Mom and I started to throw around shower ideas this week which, on one hand seems nutty, but on the other... well, it just seems smart! I would love if it could be a surprise - that's what I'd always imagined. But living across the country now and having to schedule flights. It's just overwhelming to consider all of it being done clandestinely! Truthfully, I'm happy to have input because I really don't want to do a traditional thing anyway. Definitely want to throw a co-ed bash! Now that we're so far away, it seems like one of very few opportunities to see extended family and friends and to eliminate 50% of them cause they are male? Well it just don't feel right! This obviously turns it into a more low-key party because we're starting with an 80-person guest list (eeep!) and throws a small wrench into the where-to-host-it matter. We'll have friends and family coming from Long Island, Manhattan, Central Jersey and Bucks County, PA. Manhattan is obviously the most central, but bound to be most expensive. What's a girl to do?!

For now, I'm just focused on getting my blueberry to keep on growing safe & sound. Oh, and also to get permanently hired before anyone figures out I'm pregs!

Saturday, November 29, 2014

Baby's First Photo

So I called my darling nurse Lana on Monday to report my dizziness and the sharp pains in my right pelvic zone. After checking in with Dr. M, I had an appointment made for me at 1pm. They were obviously concerned about an ectopic so I was slated for a urinalysis, sonogram and blood work. No matter the results I was so relieved that I wouldn't be spending a whole week at home in NJ wondering whether or not I was having a tubal pregnancy.

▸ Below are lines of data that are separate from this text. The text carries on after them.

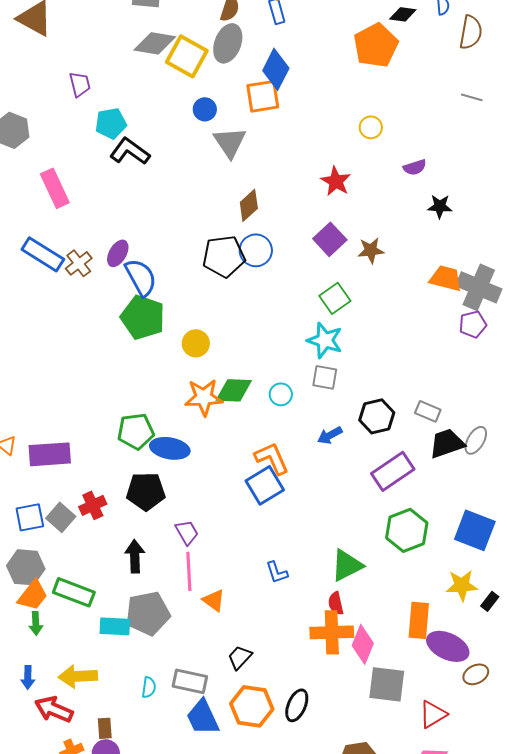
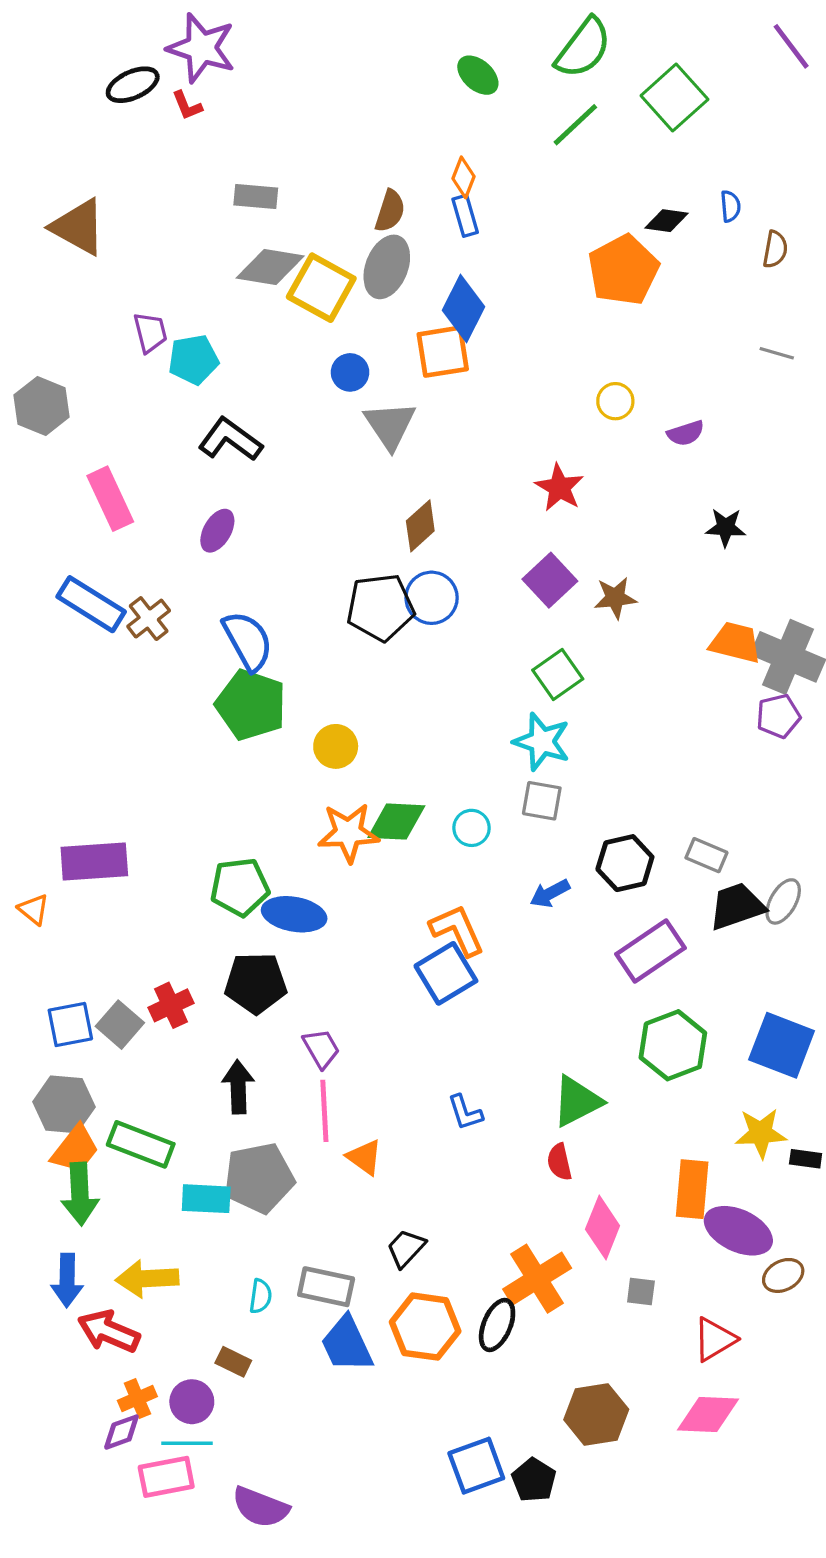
brown semicircle: (471, 32) -> (775, 249), size x0.7
cyan pentagon: (111, 123) -> (193, 360), moved
purple semicircle: (415, 167) -> (686, 433), moved
purple ellipse: (118, 253) -> (217, 531), moved
purple rectangle: (50, 454) -> (94, 861), moved
black rectangle: (490, 601) -> (806, 1159), turned 60
green arrow: (36, 623) -> (80, 1194), size x1.6
orange cross: (332, 632) -> (537, 1279), moved, turned -30
blue arrow: (28, 677) -> (67, 1280), size x1.4
gray square: (387, 684) -> (641, 1291), size x0.5
brown rectangle: (105, 728) -> (233, 1362), moved, turned -60

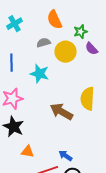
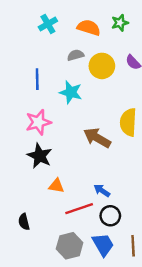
orange semicircle: (54, 20) -> (89, 28), turned 132
cyan cross: (14, 24) -> (48, 24), moved
green star: (80, 32) -> (120, 23), moved

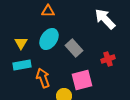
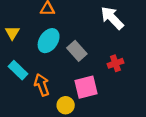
yellow triangle: (21, 43) -> (12, 33), moved
cyan rectangle: (22, 65) -> (18, 70), turned 54

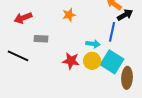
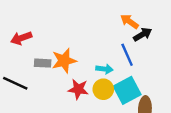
orange star: (69, 15) -> (64, 61), moved, size x1.5
blue line: (112, 32) -> (127, 55), turned -36
cyan square: (112, 62) -> (127, 90), turned 30

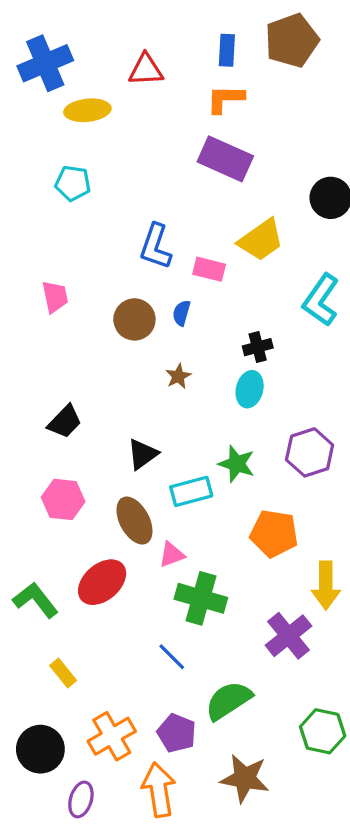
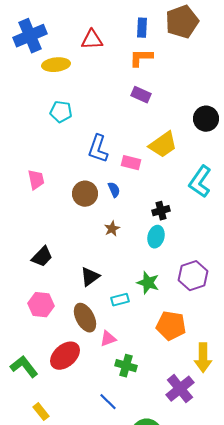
purple rectangle: (225, 159) -> (141, 95), size x0.6
cyan pentagon: (73, 183) -> (61, 112), moved
blue semicircle: (181, 313) -> (114, 190), turned 140
cyan rectangle: (191, 491) -> (120, 300), size x0.7
green cross: (201, 598) -> (126, 366), size x0.7

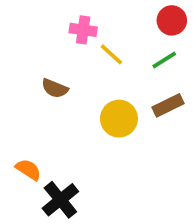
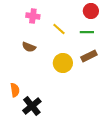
pink cross: (83, 30) -> (33, 16), moved
green line: (164, 60) -> (87, 32), turned 32
orange semicircle: (28, 170) -> (15, 90), turned 48

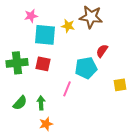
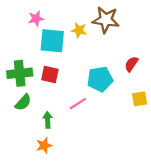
red semicircle: (102, 51) -> (131, 64), moved
pink line: (67, 89) -> (78, 104), turned 35
green semicircle: (20, 103) -> (23, 102), moved
orange star: (46, 124) -> (44, 145), moved

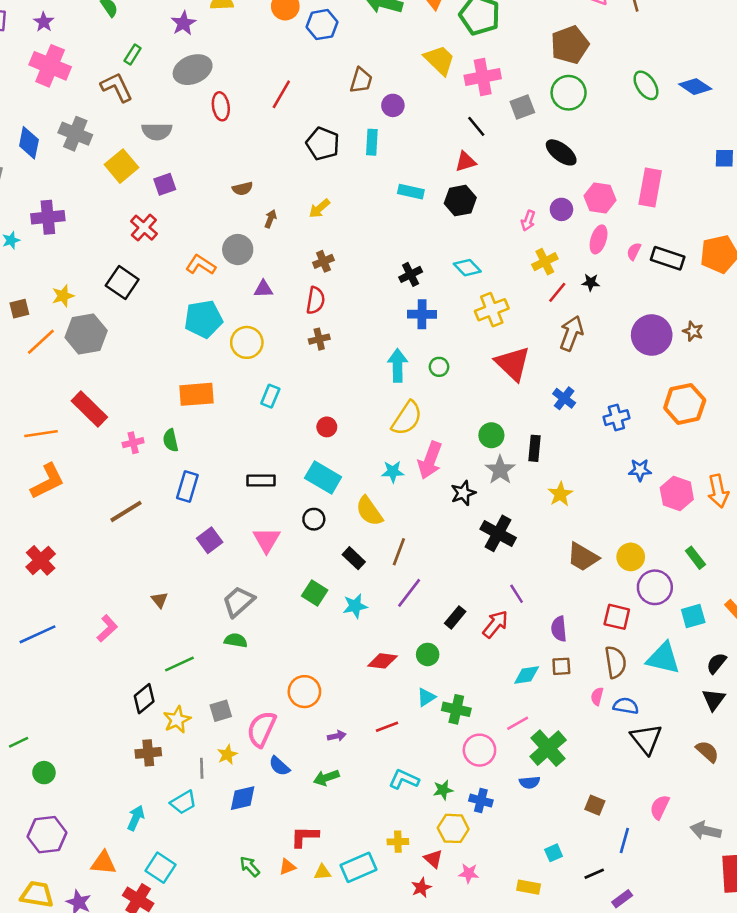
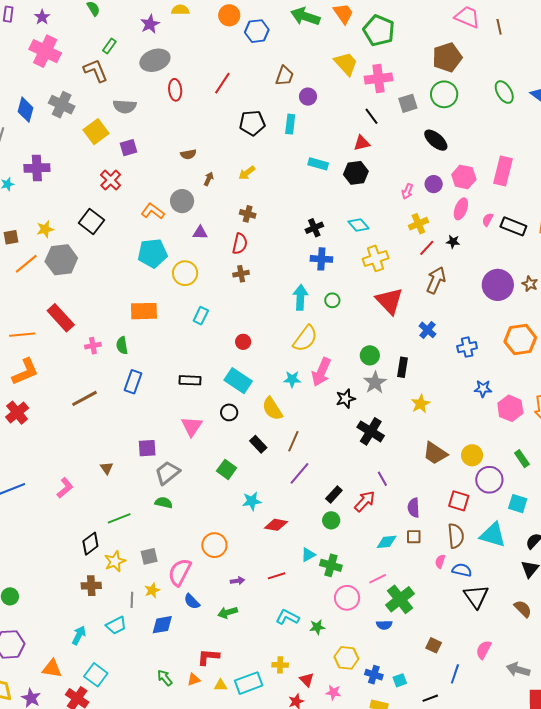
black pentagon: (323, 144) -> (252, 123), turned -30
brown cross: (323, 261) -> (248, 214), turned 35
purple square: (210, 540) -> (147, 448), moved, turned 30
red cross: (41, 560) -> (17, 413), moved
cyan star: (355, 606) -> (252, 501), moved
cyan square: (693, 616) -> (518, 504), turned 30
green circle: (428, 654) -> (331, 520), moved
blue cross: (481, 801) -> (374, 675), moved
yellow hexagon: (453, 828) -> (346, 658), moved

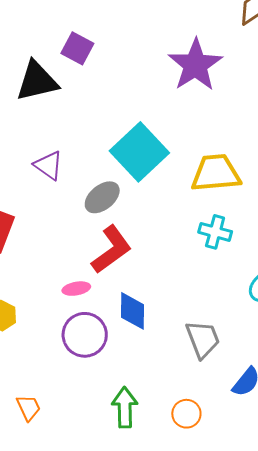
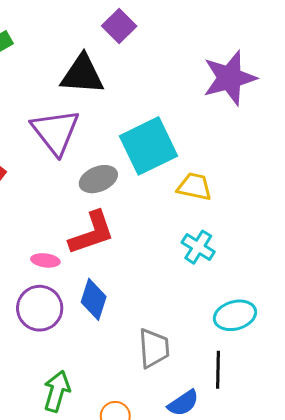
black triangle: (37, 81) -> (82, 74), moved
purple triangle: (48, 165) -> (55, 132), size x1.6
yellow trapezoid: (216, 173) -> (194, 187), moved, size x0.7

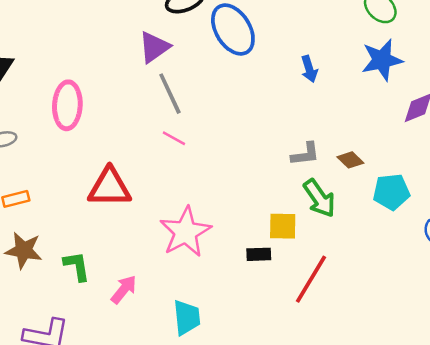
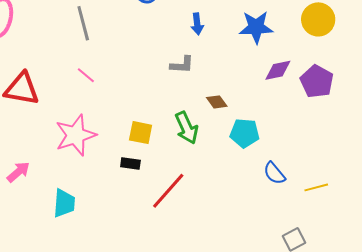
pink line: (174, 138) -> (86, 75), moved
gray L-shape: (305, 154) -> (182, 65), moved
yellow square: (283, 226) -> (141, 133), moved

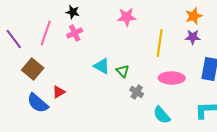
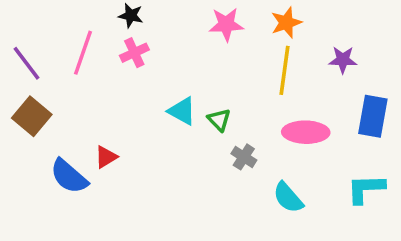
orange star: (194, 16) -> (286, 23), moved
brown square: (33, 69) -> (32, 116), moved

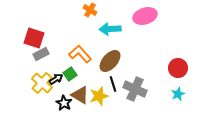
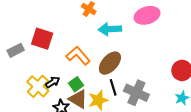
red square: (34, 38) -> (42, 39), moved
gray rectangle: (41, 54) -> (16, 50), moved
green square: (70, 74) -> (76, 84), moved

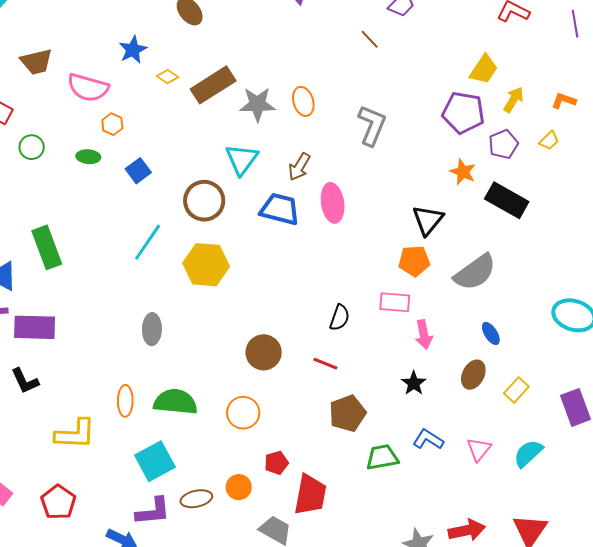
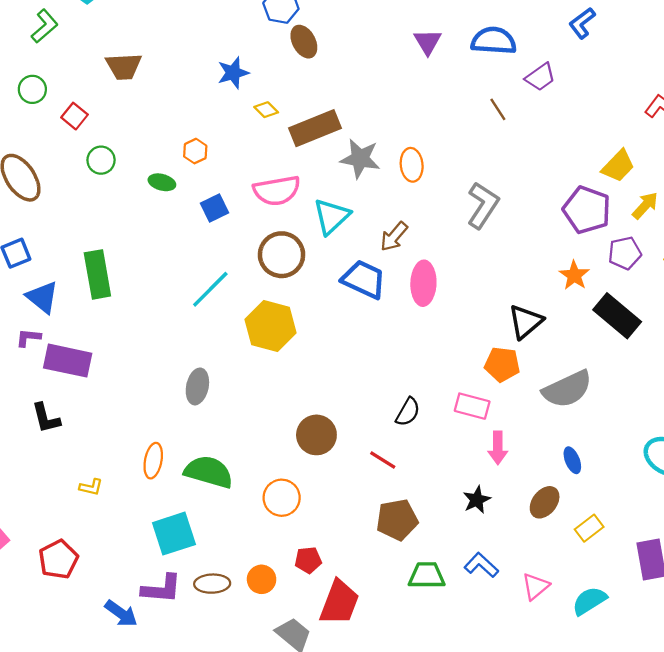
pink semicircle: (88, 88) -> (277, 191), moved, turned -36
yellow L-shape: (75, 434) -> (91, 487), size x0.5

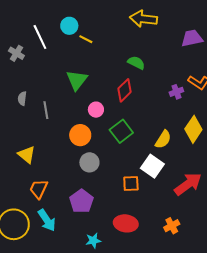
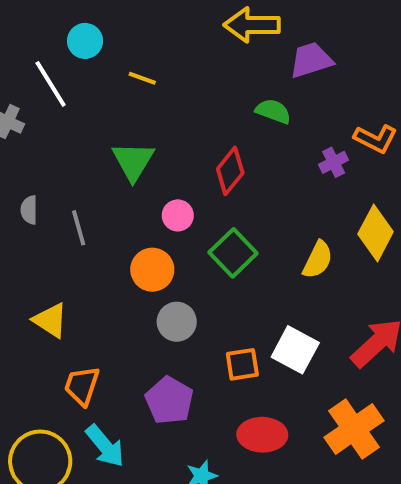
cyan circle: (69, 26) -> (85, 41), moved
purple trapezoid: (192, 38) -> (311, 60), moved
green semicircle: (136, 63) -> (273, 111), moved
white square: (152, 166) -> (295, 350), moved
orange square: (131, 184) -> (242, 364), moved
orange cross: (172, 226) -> (354, 429), size x1.8

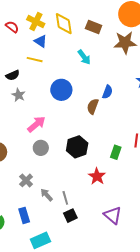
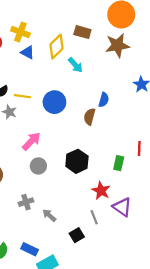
yellow diamond: (64, 24) -> (57, 47), moved, turned 60
yellow line: (35, 60) -> (23, 96), moved
gray cross: (26, 180) -> (26, 202), turned 32
gray line: (65, 198) -> (94, 217), moved
blue rectangle: (24, 215) -> (29, 249), moved, turned -42
purple triangle: (113, 215) -> (122, 207), moved

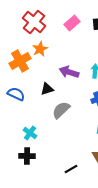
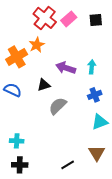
red cross: (34, 22) -> (45, 18), moved
cyan cross: (30, 133) -> (17, 141), moved, turned -32
black cross: (27, 156) -> (20, 165), moved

My sonographer, Emily, got the dildo camera right up in there and immediately spotted the gestational sac and yolk sac right where it needed to be. Massive sigh of relief, accompanied by the heart-racing excitement of having good news and seeing that little ball on the screen. 

Once Lana and Dr. M saw the sonogram results there was no need to take blood, phew. Being only 5 weeks and 4 days, there was no heartbeat to check for yet but I did get to take two pictures of my little lentil to show daddy back in New York. 

We also decided to tell family this week since we don't know when we'll see everyone in person again. Wednesday was my mom's birthday and we had reservations for her fave restaurant. I'd ordered a pair of silver earrings and a silver necklace with a ruby pendant for her and we'd also invites J's parents to join for dinner. After our apps course, I pulled out the two jewelry boxes and when she opened the necklace I explained the significance of the little pyrite bead on the back and then said, "And the ruby is the July birthstone." That comment seemed to fall flat until my step dad questioned it after a few seconds. So J and I each repeated a couple times "yup, birthstone for July" hoping it might sink in. Finally, Mom looked up at me trying to figure out why it was important and all the pieces started to come together. She totally cried like a baby, just as I anticipated :p 

Needless to say, we all had a great time at dinner. Everyone was pretty shocked. Well, 'cept J's mom who was expecting us to "make an announcement" this visit. She also squarely believes we've got a girl cooking. I'll take it!

P.S. My boobs are out of control painful, it is The Worst to take my bra off every night. On the flip side, still no running to the bathroom to puke so that's pretty awesome!